Apple has kept all the right things, and built a new experience celebrating the values behind them. iOS 7 is truly the sum of its parts. On their own, many of these new elements — parallax, translucency, animations, motion — might seem out of place, even gimmicky. Together, they put forth a clear vision, one that’s reinforced by one of the best marketing videos I think Apple has ever made. Even considering Apple’s famously deliberate style, the choice and use of words in this video (and other WWDC materials) stand out: Clarity. Depth. Vitality. Detail. Deference. Realism.
It’s the realism I want to talk about. John Gruber calls it “A real thing, not pixels rendered on glass.” Rene Ritchie says “iOS 7 is alive.” This is the sort of update I was hoping iOS 5 would be nearly two years ago.
What took so long? I think it was a combination of hardware and momentum. Not so long ago, Steve Jobs was telling users that wallpapers were too slow. The deep animations and real-time blur effects you see between layers in iOS7 are all hardware-intensive operations. The tug of war between “realistic” design and hardware limitations led to an early compromise of false illusions — shadows, bevels, borders. Once these trends are in place, it’s hard to buck them.
Now the hardware has caught up, and the Apple design team has a new leader. We don’t need the deception of “photorealism” anymore. Despite the loss of these tricks, iOS 7 feels more real. The parallax effect conveys an entire living world under that glass, not just abstract pictures and icons. This is reinforced by the launch and quit animations: your eye never loses sight of where you’re going, or where you came from. You are moving through this world. There is almost no change in context, ever.
The emphasis on text is also striking. More than just content, text has replaced iconography in many cases. Look at Camera: the modes — VIDEO, PHOTO, SQUARE, PANO — are represented by text for the first time ever on iOS. This to me is proof that “clarity” has taken top priority. iOS is available in a number of countries and languages, which means every piece of text has to be localized (translated) many times over. This isn’t only time consuming, it’s disruptive to UI design: a short word in English is not necessarily short in German, and suddenly things don’t fit on screen anymore. I attended many meetings at Apple where people cringed at changing a word shortly before release, because it meant a whole new round of localize-then-build-then-test.

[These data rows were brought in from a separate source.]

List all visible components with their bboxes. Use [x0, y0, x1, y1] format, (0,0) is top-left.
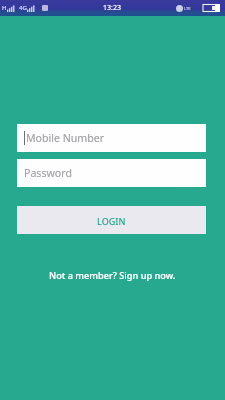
- button[interactable]: Mobile Number: [17, 124, 206, 152]
- staticText: LOGIN: [97, 215, 126, 227]
- button[interactable]: Not a member? Sign up now.: [45, 267, 180, 284]
- button[interactable]: Password: [17, 159, 206, 187]
- staticText: Password: [24, 166, 72, 180]
- staticText: 13:23: [103, 3, 121, 13]
- staticText: H: [2, 4, 7, 12]
- button[interactable]: LOGIN: [17, 206, 206, 234]
- staticText: Mobile Number: [26, 131, 105, 145]
- staticText: LTE: [184, 6, 191, 11]
- staticText: 4G: [19, 4, 27, 12]
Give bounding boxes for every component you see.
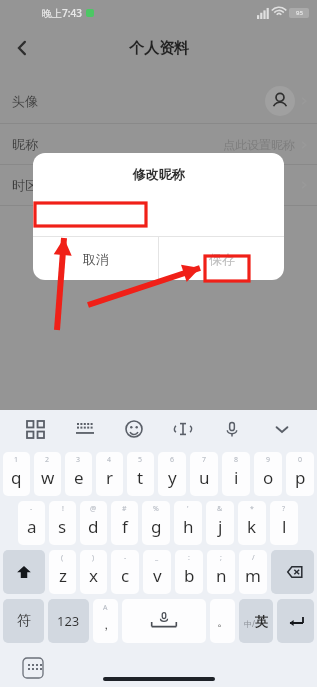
staticText: 个人资料 [129,39,189,58]
button[interactable] [277,599,314,643]
button[interactable]: 符 [3,599,44,643]
button[interactable]: ! [49,501,76,545]
staticText: 4 [107,455,112,465]
button[interactable]: - [111,550,139,594]
staticText: 时区 [12,177,38,193]
staticText: 9 [266,455,271,465]
button[interactable]: 2 [34,452,61,496]
staticText: l [282,515,287,538]
button[interactable]: Keyboard [67,411,103,447]
button[interactable]: 9 [254,452,282,496]
button[interactable]: * [238,501,266,545]
button[interactable]: 0 [286,452,314,496]
staticText: g [151,515,162,538]
button[interactable] [122,599,206,643]
staticText: 头像 [12,93,38,109]
button[interactable]: # [111,501,138,545]
staticText: x [89,564,98,587]
staticText: 123 [57,612,80,630]
button[interactable]: 1 [3,452,30,496]
button[interactable]: ? [270,501,298,545]
staticText: _ [155,553,159,563]
staticText: k [247,515,257,538]
button[interactable]: 3 [65,452,92,496]
button[interactable]: ， [93,599,118,643]
button[interactable]: 123 [48,599,89,643]
staticText: 7 [202,455,207,465]
staticText: v [153,564,162,587]
staticText: q [11,466,22,489]
staticText: e [74,466,84,489]
button[interactable]: 5 [127,452,154,496]
button[interactable]: Hide keyboard [264,411,300,447]
button[interactable]: 头像 [0,78,317,123]
staticText: ， [100,617,112,632]
staticText: 。 [217,614,229,629]
button[interactable]: 取消 [33,237,158,280]
button[interactable]: Voice input [214,411,250,447]
staticText: h [183,515,194,538]
staticText: y [168,466,177,489]
button[interactable]: ; [207,550,235,594]
button[interactable]: & [206,501,234,545]
staticText: ? [282,504,286,514]
staticText: s [58,515,67,538]
staticText: j [218,515,223,538]
staticText: 1 [14,455,19,465]
staticText: 5 [138,455,143,465]
staticText: r [106,466,114,489]
staticText: 昵称 [12,136,38,152]
button[interactable]: _ [143,550,171,594]
staticText: ' [187,504,189,514]
button[interactable]: 。 [210,599,235,643]
button[interactable]: @ [80,501,107,545]
button[interactable]: Text edit [165,411,201,447]
staticText: 2 [45,455,50,465]
staticText: - [30,504,33,514]
staticText: w [41,466,55,489]
staticText: : [188,553,190,563]
staticText: @ [90,504,97,514]
staticText: 保存 [209,251,235,267]
button[interactable]: Apps [17,411,53,447]
staticText: o [263,466,274,489]
button[interactable]: % [142,501,170,545]
button[interactable]: 昵称 [0,124,317,164]
button[interactable]: - [18,501,45,545]
button[interactable]: Switch keyboard [22,657,44,679]
button[interactable] [3,550,45,594]
button[interactable]: 保存 [159,237,284,280]
button[interactable]: 7 [190,452,218,496]
staticText: 修改昵称 [33,166,284,182]
button[interactable]: 8 [222,452,250,496]
staticText: 符 [17,612,31,630]
staticText: 取消 [83,251,109,267]
button[interactable]: Back [0,26,44,70]
button[interactable]: 时区 [0,165,317,205]
staticText: n [216,564,227,587]
staticText: ( [61,553,64,563]
button[interactable]: Emoji [116,411,152,447]
staticText: m [245,564,261,587]
button[interactable]: 4 [96,452,123,496]
staticText: ! [62,504,64,514]
staticText: 点此设置昵称 [223,137,295,152]
staticText: 0 [298,455,303,465]
staticText: 6 [170,455,175,465]
staticText: / [252,553,255,563]
staticText: u [199,466,210,489]
button[interactable]: ( [49,550,76,594]
staticText: d [88,515,99,538]
staticText: 95 [296,9,303,17]
button[interactable]: 中/ [239,599,273,643]
button[interactable]: / [239,550,267,594]
button[interactable]: 6 [158,452,186,496]
staticText: i [234,466,239,489]
staticText: a [27,515,37,538]
button[interactable]: ' [174,501,202,545]
staticText: 英 [255,613,268,629]
button[interactable] [271,550,314,594]
staticText: # [122,504,127,514]
button[interactable]: : [175,550,203,594]
button[interactable]: ) [80,550,107,594]
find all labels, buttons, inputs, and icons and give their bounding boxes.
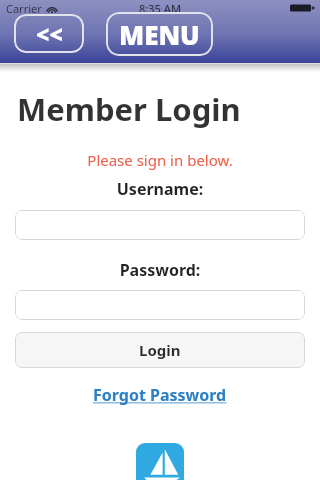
staticText: Member Login: [17, 88, 241, 130]
staticText: Password:: [0, 259, 320, 281]
button[interactable]: Login: [15, 332, 305, 368]
button[interactable]: Back: [14, 14, 84, 53]
button[interactable]: App logo: [136, 443, 184, 480]
staticText: MENU: [119, 17, 200, 52]
button[interactable]: [15, 210, 305, 240]
staticText: Carrier: [6, 1, 42, 16]
button[interactable]: Forgot Password: [87, 382, 233, 408]
staticText: Username:: [0, 178, 320, 200]
staticText: 8:35 AM: [139, 1, 182, 16]
staticText: <<: [36, 18, 63, 49]
staticText: Please sign in below.: [0, 150, 320, 170]
staticText: Login: [139, 340, 181, 360]
button[interactable]: [15, 290, 305, 320]
button[interactable]: MENU: [106, 12, 213, 56]
staticText: Forgot Password: [93, 384, 227, 406]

Icons avoid this problem — when done right. They speak no language, which is to say every language. Or they can only speak a few. The truth is, images have nearly as much cultural variance as text. They say a picture is worth a thousand words, but sometimes a single word is worth a thousand pictures. That realization, raised above any logistical or procedural consequences, tells me just how serious this new philosophy is.
Clarity. Depth. Vitality. Detail. Deference. Realism. The revelations of iOS 7 are overdue, but still quite welcome.